Получается странный парадокс современного искусства /а философия тоже искусство/: действительность мертва на реалистических пейзажах, и именно в абстракции оживает мир реальных чувств и идей. Это ведь сама современная душа, вдруг ощутившая свою разбросанность и раздробленность перед лицом тайного хаоса и страшных угроз цивилизации.
Философская интуиция поэтов и мыслителей обладает охранительной силой, оберегая их от растворения сознания в тривиальных вещах, заряжает их волей к конкретному воплощению. Такое искусство и такая мысль созидают, а не отражают. Творец отдохнул в день седьмой и продолжает Свое бесконечное творение, и, подражая Ему, художник тоже созидает великое и нетленное светлое Бытие — в противоположность серой и убогой «действительности», которой тешится плоское сознание обывателя: дай им Бог отыскать в ней свои маленькие радости…
*
— Модернизм — драма… Может, точнее, это драма человечества, а не модернизма, который просто взяли и проигнорировали. А когда поняли, что далее игнорировать нельзя, что миллионы людей уже увидели в нем великий смысл, критики проявили грубую изворотливость: они стали говорить о «детской любви Дельво к скелетам» и Дали — к пустыням, стали составлять некие логические схемы, согласно которым такой-то и должен был писать так-то, стали втягивать мастеров в свои убогие догмы. Догмы такого рода резиновые, это давно известно. Простые психоаналитические объяснения сложных философских идей вполне устроили публику. Искусство стало чем-то вроде шута, к которому король /здравый смысл/ приказал относиться всерьез.
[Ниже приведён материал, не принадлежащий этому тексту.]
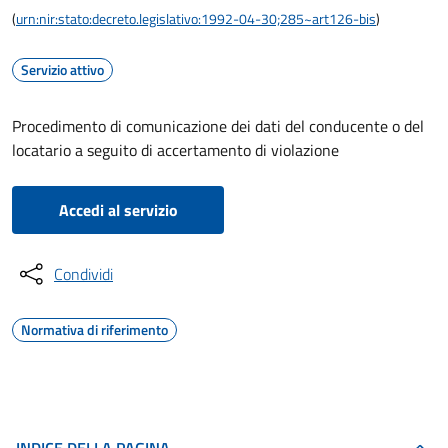
(
urn:nir:stato:decreto.legislativo:1992-04-30;285~art126-bis
)
Servizio attivo
Procedimento di comunicazione dei dati del conducente o del
locatario a seguito di accertamento di violazione
Accedi al servizio
Condividi
Normativa di riferimento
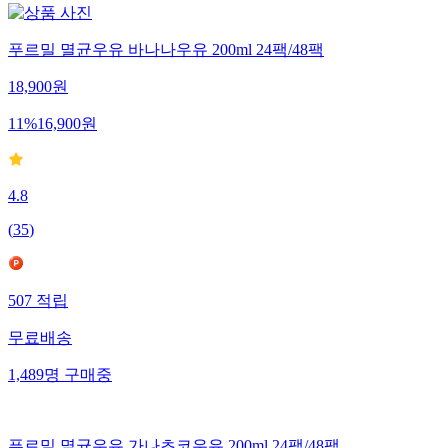
푸르밀 멸균우유 바나나우유 200ml 24팩/48팩
18,900
원
11
%
16,900
원
4.8
(
35
)
507
적립
무료배송
1,489
명
구매중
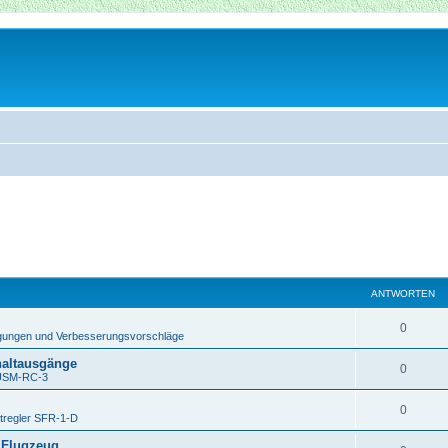
ANTWORTEN
0
ungen und Verbesserungsvorschläge
haltausgänge
0
USM-RC-3
0
tregler SFR-1-D
 Flugzeug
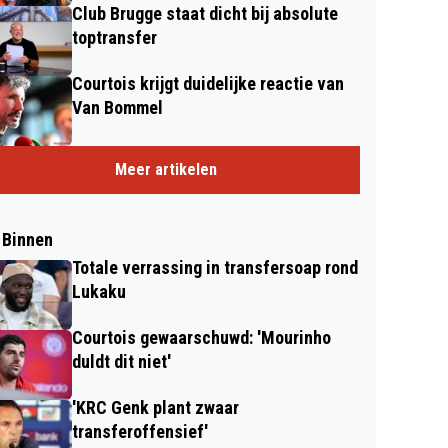
Club Brugge staat dicht bij absolute
toptransfer
Courtois krijgt duidelijke reactie van
Van Bommel
Meer artikelen
 Binnen
Totale verrassing in transfersoap rond
Lukaku
Courtois gewaarschuwd: 'Mourinho
duldt dit niet'
'KRC Genk plant zwaar
transferoffensief'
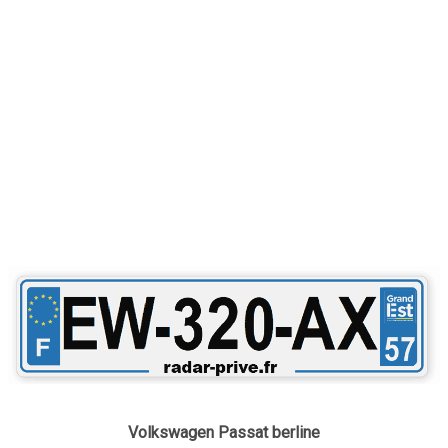
Volkswagen Passat berline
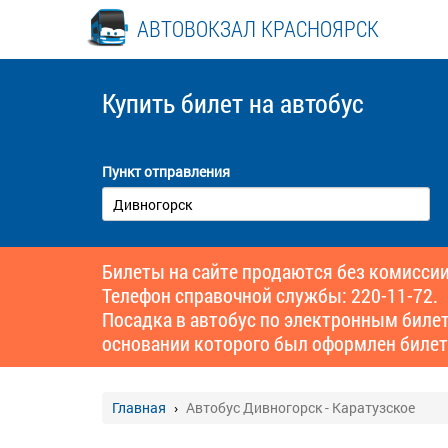
АВТОВОКЗАЛ КРАСНОЯРСК
Купить билет
на автобус
Пункт отправления
Билеты на сайте продаются без комиссии
Телефон справочной службы: 220-11-72.
Посадка в автобус по электронным биле
основании которого был оформлен билет
Главная
Автобус Дивногорск - Каратузское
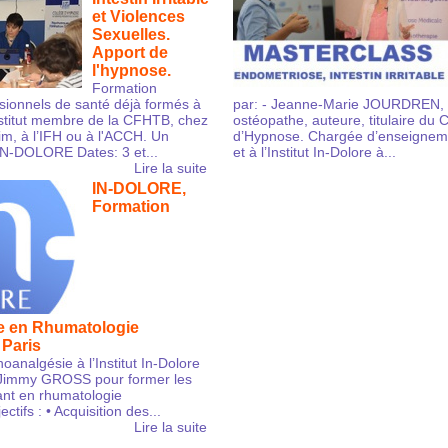
et Violences
Sexuelles.
Apport de
l'hypnose.
Formation
sionnels de santé déjà formés à
par: - Jeanne-Marie JOURDREN, k
nstitut membre de la CFHTB, chez
ostéopathe, auteure, titulaire du 
, à l’IFH ou à l'ACCH. Un
d’Hypnose. Chargée d’enseignem
IN-DOLORE Dates: 3 et...
et à l’Institut In-Dolore à...
Lire la suite
IN-DOLORE,
Formation
e en Rhumatologie
 Paris
analgésie à l’Institut In-Dolore
r Jimmy GROSS pour former les
nt en rhumatologie
ctifs : • Acquisition des...
Lire la suite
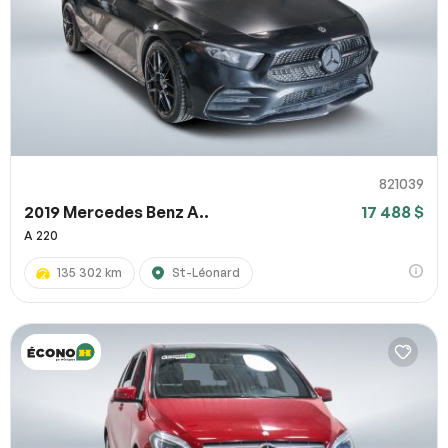
821039
2019 Mercedes Benz A..
17 488 $
A 220
135 302 km
St-Léonard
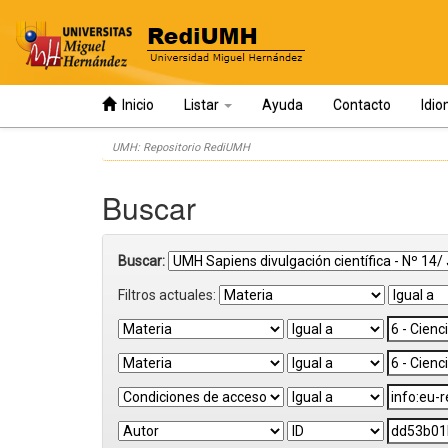
Inicio
Listar
Ayuda
Contacto
Idi
Skip
UMH: Repositorio RediUMH
navigation
Buscar
Buscar:
Filtros actuales:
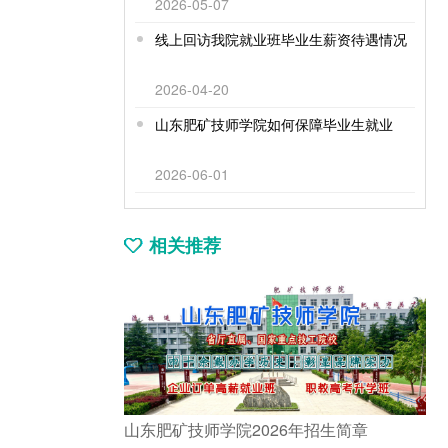
2026-05-07
线上回访我院就业班毕业生薪资待遇情况
2026-04-20
山东肥矿技师学院如何保障毕业生就业
2026-06-01
相关推荐
山东肥矿技师学院2026年招生简章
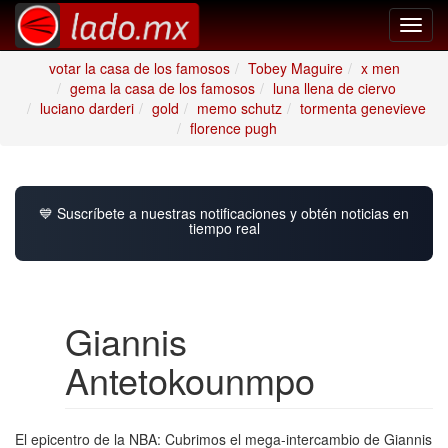
Toggl
navig
votar la casa de los famosos
Tobey Maguire
x men
gema la casa de los famosos
luna llena de ciervo
luciano darderi
gold
memo schutz
tormenta genevieve
florence pugh
💙 Suscríbete a nuestras notificaciones y obtén noticias en
tiempo real
Giannis
Antetokounmpo
El epicentro de la NBA: Cubrimos el mega-intercambio de Giannis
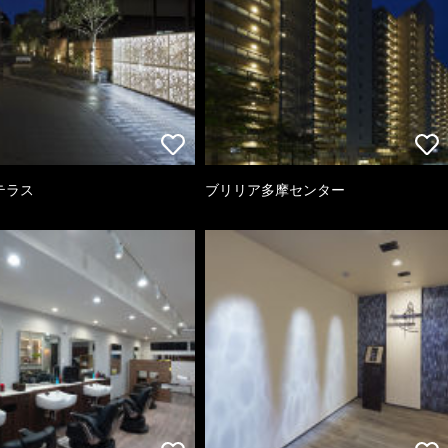
テラス
ブリリア多摩センター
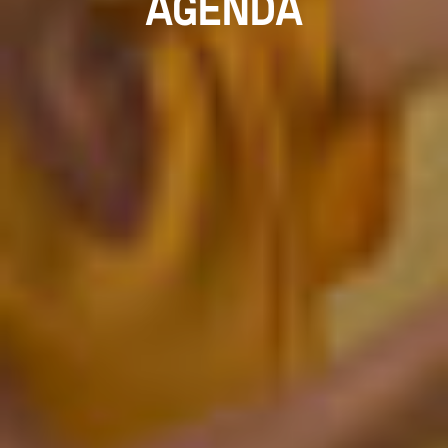
AGENDA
— Мне же всегда казалось, — говорит Анжело, сворачивая задник, — что модернизм — страшное и необычное, меня каждый раз охватывало изумление и трепет, и я вовсе не понимал, почему это такие картины или фильмы и должны были явиться? И мне хотелось понять, в чем эта /видимо, страшная/ мука, в чем главный вопрос? Описать этот тупик — а я чувствовал, что это тупик /а потому и надежда/…
И я понял, что только в сотворчестве можно их понять. Человек, не бравший в руки кисти, никогда не войдет в эти миры. Это стратификация, вот и все: кто-то остался за бортом искусства и пусть сочиняет психоаналитические бредни про то, что это и должно было с нами случиться и не надо пугаться. Он никогда не откроет в них восторга и упоения, песни и рая. Никогда не поймет, что юному Полю Дельво было совершенно наплевать на скелеты как таковые: просто, под руку попались. Он умел в них выразить Сокровенное.